Fiona Apple is clearly an artist who works to her own schedule, having released just four albums in 16 years, but The Idler Wheel… shows that patience nearly always pays off, because it’s been worth the seven year wait.
Patience is certainly a virtue when it comes to Apple’s career, and for herself as well, given that she finished this album over a year ago and then sat on it (not literally, presumably) until she felt the time was right, then finally handed it over to her record company, the first they knew of it even being written.
After the kerfuffle surrounding the recording and re-recording of Extraordinary Machines, it’s no surprise that she wanted to play her cards closer to her chest this time, because as great as that album was, it had been undermined slightly by the leaking of some of the Jon Brion session tracks, which some still insist were better than the re-recorded final releases.
No such trouble here, and no Brion either. This time she worked with session drummer Charley Drayton on production, and you can certainly see his influence on what is a very sparse and percussive sound. Of course, Apple’s never had an overly-symphonic production, even on the more ‘out there’ last album, but The Idler Wheel… is definitely one that makes you work harder to appreciate it.
On opener Every Single Night and closer Hot Knife, most of the catchiness comes from her own vocal effects rather than the instruments, with the latter featuring gospel-esque chants made from overlapping samples of herself singing different versions of the chorus. It works well and makes for a hot and steamy end to an album that is typically frank and honest lyrically, and finishes with a bang with Hot Knife and Anything We Want.
Earlier on, tracks like Valentine and the brilliant Left Alone paint a less rosy picture of Apple’s love life, so she certainly keeps her audience guessing what the whipping cords in the full title (The Idler Wheel Is Wiser than the Driver of the Screw and Whipping Cords Will Serve You More than Ropes Will Ever Do) are going to be used for. But then again, this is a Fiona Apple album, not an EL James novel, and they’re more likely to be employed as percussion than anything sordid.
Having painted a picture of an album that is tough to listen to at times, I should clarify that this is hardly Medulla by Bjork. Apple’s jazz-influenced musicality is still to the fore, and while it may be more challenging than her earlier work, it’s still a very listenable album, even first time out. Songs like Periphery and Daredevil are fantastic and memorable straight away, and get better with each listen.

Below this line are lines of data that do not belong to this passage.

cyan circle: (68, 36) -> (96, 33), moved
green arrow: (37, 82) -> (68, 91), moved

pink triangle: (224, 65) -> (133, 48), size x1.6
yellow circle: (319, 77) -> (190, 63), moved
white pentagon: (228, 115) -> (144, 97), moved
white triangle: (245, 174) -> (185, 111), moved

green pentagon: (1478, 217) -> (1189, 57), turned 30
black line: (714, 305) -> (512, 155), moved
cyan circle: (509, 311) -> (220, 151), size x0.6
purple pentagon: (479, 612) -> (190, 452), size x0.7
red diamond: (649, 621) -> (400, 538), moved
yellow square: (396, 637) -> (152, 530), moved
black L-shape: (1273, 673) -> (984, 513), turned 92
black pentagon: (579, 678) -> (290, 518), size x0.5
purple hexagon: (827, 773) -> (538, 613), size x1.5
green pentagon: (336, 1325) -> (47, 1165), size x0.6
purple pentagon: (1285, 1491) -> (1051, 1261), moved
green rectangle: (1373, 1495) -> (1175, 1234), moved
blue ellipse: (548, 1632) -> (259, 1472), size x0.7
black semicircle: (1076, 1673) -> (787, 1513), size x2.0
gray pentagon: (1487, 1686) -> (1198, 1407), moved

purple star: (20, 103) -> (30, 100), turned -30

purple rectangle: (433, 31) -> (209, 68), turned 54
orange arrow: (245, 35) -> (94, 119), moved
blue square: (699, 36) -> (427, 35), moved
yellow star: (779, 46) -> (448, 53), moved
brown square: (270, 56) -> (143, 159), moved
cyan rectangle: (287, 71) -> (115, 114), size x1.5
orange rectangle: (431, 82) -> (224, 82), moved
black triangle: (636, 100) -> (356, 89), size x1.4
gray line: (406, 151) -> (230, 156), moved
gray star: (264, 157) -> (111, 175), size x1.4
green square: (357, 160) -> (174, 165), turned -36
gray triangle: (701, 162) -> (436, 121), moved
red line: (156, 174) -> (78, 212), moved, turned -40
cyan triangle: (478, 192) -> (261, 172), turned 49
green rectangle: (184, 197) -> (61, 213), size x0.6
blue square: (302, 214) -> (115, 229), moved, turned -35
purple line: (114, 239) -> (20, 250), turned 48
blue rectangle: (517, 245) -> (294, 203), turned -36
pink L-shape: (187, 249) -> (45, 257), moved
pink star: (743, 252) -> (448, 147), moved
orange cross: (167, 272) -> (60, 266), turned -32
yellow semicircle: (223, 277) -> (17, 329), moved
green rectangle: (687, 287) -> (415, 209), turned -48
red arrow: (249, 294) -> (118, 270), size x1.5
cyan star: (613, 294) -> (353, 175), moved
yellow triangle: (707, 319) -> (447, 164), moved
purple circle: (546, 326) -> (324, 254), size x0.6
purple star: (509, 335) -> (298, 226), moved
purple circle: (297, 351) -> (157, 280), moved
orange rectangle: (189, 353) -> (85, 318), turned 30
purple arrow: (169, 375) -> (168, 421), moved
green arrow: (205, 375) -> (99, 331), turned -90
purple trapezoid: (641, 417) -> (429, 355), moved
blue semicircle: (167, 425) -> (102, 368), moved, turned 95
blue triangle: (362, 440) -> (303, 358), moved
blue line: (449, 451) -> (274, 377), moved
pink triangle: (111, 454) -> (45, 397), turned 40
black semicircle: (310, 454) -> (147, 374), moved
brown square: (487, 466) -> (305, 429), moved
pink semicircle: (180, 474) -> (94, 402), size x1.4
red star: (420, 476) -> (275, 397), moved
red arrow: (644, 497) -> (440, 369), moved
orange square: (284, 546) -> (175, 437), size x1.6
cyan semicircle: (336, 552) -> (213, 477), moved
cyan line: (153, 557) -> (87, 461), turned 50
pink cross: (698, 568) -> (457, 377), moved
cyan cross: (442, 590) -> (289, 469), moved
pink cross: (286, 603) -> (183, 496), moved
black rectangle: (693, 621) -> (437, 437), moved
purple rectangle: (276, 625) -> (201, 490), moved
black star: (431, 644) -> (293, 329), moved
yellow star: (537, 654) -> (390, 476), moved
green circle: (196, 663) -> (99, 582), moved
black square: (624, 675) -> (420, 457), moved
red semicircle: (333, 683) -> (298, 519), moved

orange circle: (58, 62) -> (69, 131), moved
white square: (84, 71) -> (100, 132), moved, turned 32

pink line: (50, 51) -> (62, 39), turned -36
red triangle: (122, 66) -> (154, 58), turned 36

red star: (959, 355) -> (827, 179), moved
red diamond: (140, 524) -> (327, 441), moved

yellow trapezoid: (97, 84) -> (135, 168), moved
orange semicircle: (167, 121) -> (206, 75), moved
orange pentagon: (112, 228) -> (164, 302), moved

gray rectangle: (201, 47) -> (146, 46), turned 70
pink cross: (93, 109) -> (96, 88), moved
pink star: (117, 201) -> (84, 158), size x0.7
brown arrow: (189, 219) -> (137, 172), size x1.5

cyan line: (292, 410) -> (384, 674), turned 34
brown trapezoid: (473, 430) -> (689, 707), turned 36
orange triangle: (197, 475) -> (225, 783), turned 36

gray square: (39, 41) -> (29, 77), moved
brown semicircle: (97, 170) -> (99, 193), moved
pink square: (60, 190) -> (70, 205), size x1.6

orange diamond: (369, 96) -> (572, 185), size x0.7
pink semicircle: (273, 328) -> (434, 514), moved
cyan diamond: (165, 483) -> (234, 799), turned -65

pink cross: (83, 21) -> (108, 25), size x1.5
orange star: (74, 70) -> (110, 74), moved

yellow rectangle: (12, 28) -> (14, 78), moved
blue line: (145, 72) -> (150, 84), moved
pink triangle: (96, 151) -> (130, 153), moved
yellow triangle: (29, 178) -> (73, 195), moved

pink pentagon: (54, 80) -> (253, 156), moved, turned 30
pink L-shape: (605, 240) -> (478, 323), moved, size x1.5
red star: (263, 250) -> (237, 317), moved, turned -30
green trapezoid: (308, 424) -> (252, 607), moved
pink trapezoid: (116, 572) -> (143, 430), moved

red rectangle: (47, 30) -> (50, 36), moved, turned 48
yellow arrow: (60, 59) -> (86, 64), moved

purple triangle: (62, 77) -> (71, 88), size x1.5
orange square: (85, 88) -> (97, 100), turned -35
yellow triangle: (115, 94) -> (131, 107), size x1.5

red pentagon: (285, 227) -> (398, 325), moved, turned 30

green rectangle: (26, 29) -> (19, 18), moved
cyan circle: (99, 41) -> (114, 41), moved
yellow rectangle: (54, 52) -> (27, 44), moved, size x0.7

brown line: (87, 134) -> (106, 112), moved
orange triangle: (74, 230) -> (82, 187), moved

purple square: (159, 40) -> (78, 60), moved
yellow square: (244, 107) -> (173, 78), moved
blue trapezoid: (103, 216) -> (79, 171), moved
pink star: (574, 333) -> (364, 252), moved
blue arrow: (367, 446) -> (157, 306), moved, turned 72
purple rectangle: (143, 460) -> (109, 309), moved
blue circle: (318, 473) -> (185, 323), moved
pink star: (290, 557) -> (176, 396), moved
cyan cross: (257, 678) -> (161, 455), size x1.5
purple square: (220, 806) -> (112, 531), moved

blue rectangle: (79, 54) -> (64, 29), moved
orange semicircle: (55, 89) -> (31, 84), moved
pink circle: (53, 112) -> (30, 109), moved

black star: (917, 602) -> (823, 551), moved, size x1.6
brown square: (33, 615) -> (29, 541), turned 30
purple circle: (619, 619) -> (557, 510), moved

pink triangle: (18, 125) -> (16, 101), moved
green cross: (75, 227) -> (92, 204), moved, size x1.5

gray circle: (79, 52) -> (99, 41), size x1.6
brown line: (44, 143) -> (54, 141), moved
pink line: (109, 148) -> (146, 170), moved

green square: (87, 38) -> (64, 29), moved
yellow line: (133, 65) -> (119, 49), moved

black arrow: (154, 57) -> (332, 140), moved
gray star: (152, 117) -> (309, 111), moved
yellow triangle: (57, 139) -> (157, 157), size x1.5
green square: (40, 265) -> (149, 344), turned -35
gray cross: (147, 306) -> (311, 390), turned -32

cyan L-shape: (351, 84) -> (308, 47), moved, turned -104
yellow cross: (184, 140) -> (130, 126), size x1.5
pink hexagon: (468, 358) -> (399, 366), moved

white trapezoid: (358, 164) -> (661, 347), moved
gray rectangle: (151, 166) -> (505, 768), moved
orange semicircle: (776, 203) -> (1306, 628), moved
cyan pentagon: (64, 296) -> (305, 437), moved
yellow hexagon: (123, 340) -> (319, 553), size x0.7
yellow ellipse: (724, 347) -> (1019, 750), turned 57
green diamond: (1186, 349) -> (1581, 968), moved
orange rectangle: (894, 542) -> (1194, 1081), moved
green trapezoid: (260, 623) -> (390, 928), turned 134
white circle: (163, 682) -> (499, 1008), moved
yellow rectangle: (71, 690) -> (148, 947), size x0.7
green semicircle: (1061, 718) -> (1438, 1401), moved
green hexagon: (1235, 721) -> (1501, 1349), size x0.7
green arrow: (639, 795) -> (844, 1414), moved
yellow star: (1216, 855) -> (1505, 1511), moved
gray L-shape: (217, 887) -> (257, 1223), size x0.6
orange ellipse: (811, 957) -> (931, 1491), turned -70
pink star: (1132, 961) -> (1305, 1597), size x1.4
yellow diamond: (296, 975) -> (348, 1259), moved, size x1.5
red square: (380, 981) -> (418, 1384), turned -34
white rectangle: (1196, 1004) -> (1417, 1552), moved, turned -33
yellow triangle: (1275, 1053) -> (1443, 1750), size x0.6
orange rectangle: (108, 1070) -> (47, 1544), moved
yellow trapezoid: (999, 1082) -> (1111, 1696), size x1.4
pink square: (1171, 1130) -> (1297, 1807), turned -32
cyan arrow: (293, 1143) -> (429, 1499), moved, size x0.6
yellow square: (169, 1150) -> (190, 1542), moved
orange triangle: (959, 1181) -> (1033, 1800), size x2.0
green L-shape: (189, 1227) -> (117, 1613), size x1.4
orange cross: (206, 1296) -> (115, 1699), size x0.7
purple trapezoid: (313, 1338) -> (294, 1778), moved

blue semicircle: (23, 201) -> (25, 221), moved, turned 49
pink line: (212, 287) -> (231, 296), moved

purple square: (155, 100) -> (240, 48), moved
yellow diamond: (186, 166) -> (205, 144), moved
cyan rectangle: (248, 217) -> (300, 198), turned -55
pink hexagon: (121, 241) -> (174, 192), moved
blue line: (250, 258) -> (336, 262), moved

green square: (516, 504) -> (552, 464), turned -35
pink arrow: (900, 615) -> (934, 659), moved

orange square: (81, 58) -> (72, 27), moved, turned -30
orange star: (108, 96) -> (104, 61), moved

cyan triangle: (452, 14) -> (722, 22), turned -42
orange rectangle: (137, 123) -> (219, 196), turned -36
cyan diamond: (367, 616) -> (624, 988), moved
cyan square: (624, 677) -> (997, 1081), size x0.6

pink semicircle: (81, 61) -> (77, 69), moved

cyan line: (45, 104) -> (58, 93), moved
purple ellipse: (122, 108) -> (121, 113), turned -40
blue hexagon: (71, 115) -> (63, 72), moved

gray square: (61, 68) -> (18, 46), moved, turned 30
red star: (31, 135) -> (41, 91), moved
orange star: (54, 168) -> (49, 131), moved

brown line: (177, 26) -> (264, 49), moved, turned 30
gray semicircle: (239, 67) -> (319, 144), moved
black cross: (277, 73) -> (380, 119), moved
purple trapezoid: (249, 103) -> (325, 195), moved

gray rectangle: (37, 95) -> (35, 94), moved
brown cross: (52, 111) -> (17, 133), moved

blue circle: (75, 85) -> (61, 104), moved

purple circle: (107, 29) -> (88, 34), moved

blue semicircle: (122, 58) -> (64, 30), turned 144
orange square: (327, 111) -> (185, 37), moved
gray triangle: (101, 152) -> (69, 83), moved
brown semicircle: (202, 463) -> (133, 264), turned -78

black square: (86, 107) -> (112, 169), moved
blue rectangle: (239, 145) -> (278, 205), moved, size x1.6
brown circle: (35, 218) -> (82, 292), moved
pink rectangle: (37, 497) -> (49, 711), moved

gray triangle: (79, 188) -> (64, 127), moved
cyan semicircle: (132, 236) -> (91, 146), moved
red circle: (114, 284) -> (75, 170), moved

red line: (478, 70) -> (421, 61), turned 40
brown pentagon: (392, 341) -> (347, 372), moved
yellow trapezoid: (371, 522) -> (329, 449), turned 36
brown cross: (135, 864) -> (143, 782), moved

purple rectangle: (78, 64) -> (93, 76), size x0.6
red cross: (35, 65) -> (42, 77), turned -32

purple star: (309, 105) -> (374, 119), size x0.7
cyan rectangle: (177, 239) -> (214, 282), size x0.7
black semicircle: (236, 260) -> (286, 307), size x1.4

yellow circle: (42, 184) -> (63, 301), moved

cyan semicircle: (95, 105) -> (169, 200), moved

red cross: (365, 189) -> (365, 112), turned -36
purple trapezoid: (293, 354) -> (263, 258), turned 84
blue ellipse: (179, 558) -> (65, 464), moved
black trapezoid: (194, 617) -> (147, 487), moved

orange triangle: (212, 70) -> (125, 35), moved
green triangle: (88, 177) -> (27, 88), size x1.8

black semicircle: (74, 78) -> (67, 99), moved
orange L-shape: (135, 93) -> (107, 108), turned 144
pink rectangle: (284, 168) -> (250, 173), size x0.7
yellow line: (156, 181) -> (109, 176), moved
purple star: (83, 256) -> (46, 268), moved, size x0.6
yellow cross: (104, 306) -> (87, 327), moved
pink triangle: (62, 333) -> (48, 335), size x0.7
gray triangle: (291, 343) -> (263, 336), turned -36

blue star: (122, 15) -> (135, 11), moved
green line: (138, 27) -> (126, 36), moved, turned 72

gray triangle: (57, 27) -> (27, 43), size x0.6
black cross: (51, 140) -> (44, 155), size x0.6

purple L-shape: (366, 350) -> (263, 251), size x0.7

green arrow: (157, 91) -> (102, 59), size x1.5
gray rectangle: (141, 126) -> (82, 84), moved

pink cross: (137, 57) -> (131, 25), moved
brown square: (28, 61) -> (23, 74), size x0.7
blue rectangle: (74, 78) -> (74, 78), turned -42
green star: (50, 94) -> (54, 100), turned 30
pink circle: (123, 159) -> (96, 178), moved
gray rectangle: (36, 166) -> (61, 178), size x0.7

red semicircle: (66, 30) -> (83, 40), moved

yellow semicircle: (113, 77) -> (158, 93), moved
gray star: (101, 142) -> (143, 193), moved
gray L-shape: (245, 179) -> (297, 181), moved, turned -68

Of course, the danger is, with an artist like Apple, that the long gaps between albums build up a sense of An Event each time she does release something, risking critics going overboard with praise. That said, she is a rare talent and The Idler Wheel… is a great album which deserves the acclaim it has received so far. It is both different enough and similar enough to her usual style to make it interesting, entertaining and, at times, thrilling.